Your copy must hold every line of the records word for word. It must hold no pictures.

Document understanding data
= = = = =
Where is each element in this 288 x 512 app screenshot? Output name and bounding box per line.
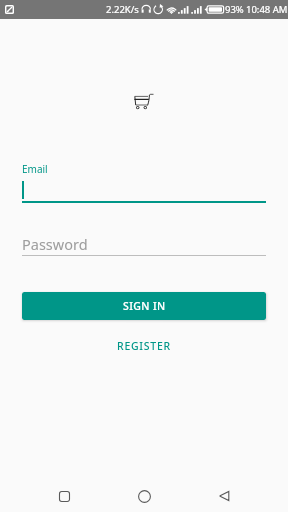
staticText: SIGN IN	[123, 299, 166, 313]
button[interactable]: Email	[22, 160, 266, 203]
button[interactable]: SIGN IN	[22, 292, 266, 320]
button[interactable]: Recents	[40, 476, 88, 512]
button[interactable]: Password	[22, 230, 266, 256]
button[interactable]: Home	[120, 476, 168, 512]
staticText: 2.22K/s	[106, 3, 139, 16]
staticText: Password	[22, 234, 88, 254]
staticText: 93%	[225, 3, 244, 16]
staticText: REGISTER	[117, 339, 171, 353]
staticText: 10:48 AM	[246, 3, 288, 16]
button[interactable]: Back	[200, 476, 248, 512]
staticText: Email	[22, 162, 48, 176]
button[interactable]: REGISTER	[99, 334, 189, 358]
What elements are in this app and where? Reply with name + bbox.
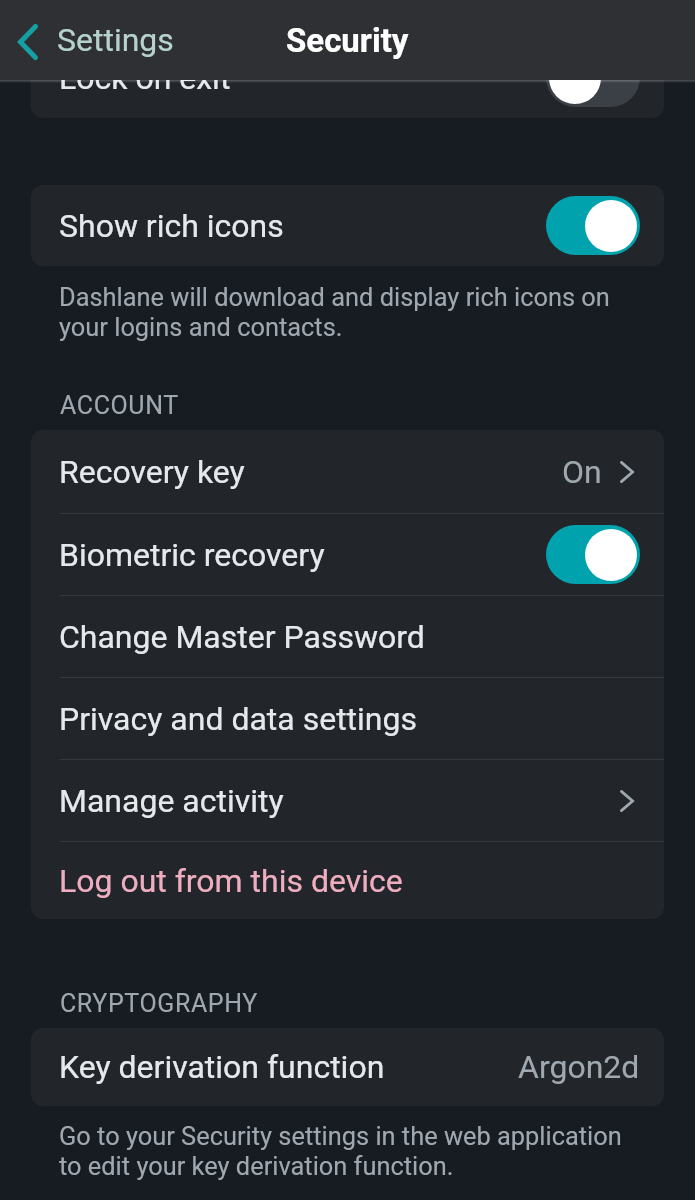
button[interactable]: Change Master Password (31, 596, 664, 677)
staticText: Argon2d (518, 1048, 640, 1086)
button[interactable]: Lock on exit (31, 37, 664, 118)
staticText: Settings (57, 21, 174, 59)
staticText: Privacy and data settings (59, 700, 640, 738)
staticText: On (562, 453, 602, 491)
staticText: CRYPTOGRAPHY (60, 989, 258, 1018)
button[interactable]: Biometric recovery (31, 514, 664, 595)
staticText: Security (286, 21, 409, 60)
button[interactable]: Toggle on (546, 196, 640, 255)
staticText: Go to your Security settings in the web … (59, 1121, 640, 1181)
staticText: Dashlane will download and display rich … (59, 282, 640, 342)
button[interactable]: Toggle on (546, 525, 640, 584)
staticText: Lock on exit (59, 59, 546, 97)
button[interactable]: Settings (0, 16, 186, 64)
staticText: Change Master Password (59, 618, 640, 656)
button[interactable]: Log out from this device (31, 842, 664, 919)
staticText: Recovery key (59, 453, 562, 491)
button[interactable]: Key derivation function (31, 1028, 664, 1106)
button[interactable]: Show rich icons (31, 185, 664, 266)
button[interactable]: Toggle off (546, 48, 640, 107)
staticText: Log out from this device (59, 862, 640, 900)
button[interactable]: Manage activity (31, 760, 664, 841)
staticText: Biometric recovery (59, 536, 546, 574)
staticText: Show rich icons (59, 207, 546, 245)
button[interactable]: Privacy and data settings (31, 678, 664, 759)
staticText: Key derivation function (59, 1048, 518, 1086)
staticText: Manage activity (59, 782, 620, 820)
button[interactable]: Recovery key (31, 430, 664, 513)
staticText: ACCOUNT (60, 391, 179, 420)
= = = = =
Task result
Where is each element in this 288 x 512 app screenshot? Output name and bounding box per line.
staticText: SIGN IN	[123, 299, 166, 313]
button[interactable]: Email	[22, 160, 266, 203]
button[interactable]: SIGN IN	[22, 292, 266, 320]
button[interactable]: Recents	[40, 476, 88, 512]
button[interactable]: Password	[22, 230, 266, 256]
button[interactable]: Home	[120, 476, 168, 512]
staticText: 2.22K/s	[106, 3, 139, 16]
staticText: Password	[22, 234, 88, 254]
staticText: 93%	[225, 3, 244, 16]
staticText: REGISTER	[117, 339, 171, 353]
staticText: 10:48 AM	[246, 3, 288, 16]
button[interactable]: Back	[200, 476, 248, 512]
staticText: Email	[22, 162, 48, 176]
button[interactable]: REGISTER	[99, 334, 189, 358]
What elements are in this app and where? Reply with name + bbox.
button[interactable]: Change Master Password (31, 596, 664, 677)
staticText: Argon2d (518, 1048, 640, 1086)
button[interactable]: Lock on exit (31, 37, 664, 118)
staticText: Settings (57, 21, 174, 59)
staticText: Privacy and data settings (59, 700, 640, 738)
staticText: On (562, 453, 602, 491)
staticText: CRYPTOGRAPHY (60, 989, 258, 1018)
button[interactable]: Biometric recovery (31, 514, 664, 595)
staticText: Security (286, 21, 409, 60)
button[interactable]: Toggle on (546, 196, 640, 255)
staticText: Go to your Security settings in the web … (59, 1121, 640, 1181)
staticText: Dashlane will download and display rich … (59, 282, 640, 342)
button[interactable]: Toggle on (546, 525, 640, 584)
staticText: Lock on exit (59, 59, 546, 97)
button[interactable]: Settings (0, 16, 186, 64)
staticText: Change Master Password (59, 618, 640, 656)
button[interactable]: Log out from this device (31, 842, 664, 919)
staticText: Recovery key (59, 453, 562, 491)
button[interactable]: Key derivation function (31, 1028, 664, 1106)
button[interactable]: Show rich icons (31, 185, 664, 266)
button[interactable]: Toggle off (546, 48, 640, 107)
staticText: Log out from this device (59, 862, 640, 900)
button[interactable]: Manage activity (31, 760, 664, 841)
staticText: Biometric recovery (59, 536, 546, 574)
staticText: Show rich icons (59, 207, 546, 245)
button[interactable]: Privacy and data settings (31, 678, 664, 759)
staticText: Key derivation function (59, 1048, 518, 1086)
staticText: Manage activity (59, 782, 620, 820)
button[interactable]: Recovery key (31, 430, 664, 513)
staticText: ACCOUNT (60, 391, 179, 420)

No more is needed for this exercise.